Although its gastronomic offerings alone could have secured the restaurant its excellent reputation, Jenkins has quickly turned Monk’s into not only one of Purcellville’s most popular restaurants, but also one of the best places in Loudoun to see local musical talent.
Every Thursday, Friday, and Saturday night, you’ll find live music from a slew of genres on display at Monk’s. Genres like reggae, folk, and country-rock can be caught at the restaurant regularly, but Jenkins says that his favorite style of music to feature at Monk’s is bluegrass.
“There’s just a ton of talent to draw from locally,” Jenkins said.
Jenkins isn’t wrong. Swampcandy, the Plank Stompers, and local legends Jake and the Burtones are just a few of the region’s bluegrass bands that pass through Monk’s on a consistent basis.
Josh Cava, guitarist and vocalist of Jake and the Burtones, said that Monk’s is the band’s favorite local venue to perform.
“Brian is always super hospitable to the musicians and the crowd receives us super well. It’s always a party when we play in there,” Cava said. “Not to mention we love the food and the beer.”

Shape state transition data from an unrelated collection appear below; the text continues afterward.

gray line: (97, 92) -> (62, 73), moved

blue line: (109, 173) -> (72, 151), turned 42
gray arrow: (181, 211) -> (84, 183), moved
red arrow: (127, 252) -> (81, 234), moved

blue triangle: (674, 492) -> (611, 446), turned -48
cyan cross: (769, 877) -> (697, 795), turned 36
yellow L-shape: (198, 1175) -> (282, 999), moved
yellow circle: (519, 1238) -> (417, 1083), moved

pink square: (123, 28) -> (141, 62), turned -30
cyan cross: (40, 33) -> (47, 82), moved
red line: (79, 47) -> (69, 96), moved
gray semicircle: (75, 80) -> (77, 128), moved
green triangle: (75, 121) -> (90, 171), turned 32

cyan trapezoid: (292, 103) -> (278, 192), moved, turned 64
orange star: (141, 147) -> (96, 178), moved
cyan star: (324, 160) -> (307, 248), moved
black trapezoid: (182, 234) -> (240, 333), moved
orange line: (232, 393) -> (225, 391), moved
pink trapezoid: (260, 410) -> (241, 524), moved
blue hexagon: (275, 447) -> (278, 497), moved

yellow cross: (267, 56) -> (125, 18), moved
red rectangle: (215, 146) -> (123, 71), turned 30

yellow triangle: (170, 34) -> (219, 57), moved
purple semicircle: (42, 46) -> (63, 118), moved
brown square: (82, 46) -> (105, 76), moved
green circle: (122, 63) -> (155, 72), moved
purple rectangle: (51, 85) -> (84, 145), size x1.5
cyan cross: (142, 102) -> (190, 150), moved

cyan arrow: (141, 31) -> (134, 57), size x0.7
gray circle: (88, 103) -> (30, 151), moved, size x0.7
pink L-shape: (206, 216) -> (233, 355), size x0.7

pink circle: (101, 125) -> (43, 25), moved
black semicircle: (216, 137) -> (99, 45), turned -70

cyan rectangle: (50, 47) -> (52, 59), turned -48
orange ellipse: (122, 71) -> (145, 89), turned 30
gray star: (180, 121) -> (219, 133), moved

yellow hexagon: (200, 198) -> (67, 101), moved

Bluegrass couldn’t pair any better than among Monk’s barbecue offerings, locally crewed craft beer and vast bourbon menu. And it’s true what Cava said about the restaurant feeling closer to a party at times. It’s not uncommon to see restaurant-goers put down their meals, pick up a partner, and start dancing to the homegrown tunes.
Ted Garber, who performs at Monk’s every other Thursday night, praised the restaurant’s authenticity, the kindness of its owner, and remarks that being there feels “just like church, but with more drinking.”
Catching Ted Garber, the Burtones, or any of the other local talent at Monk’s on a packed Saturday night can indeed feel like a rapturous experience. It can also feel like Loudoun County at its best: rustic, merry, and cultured.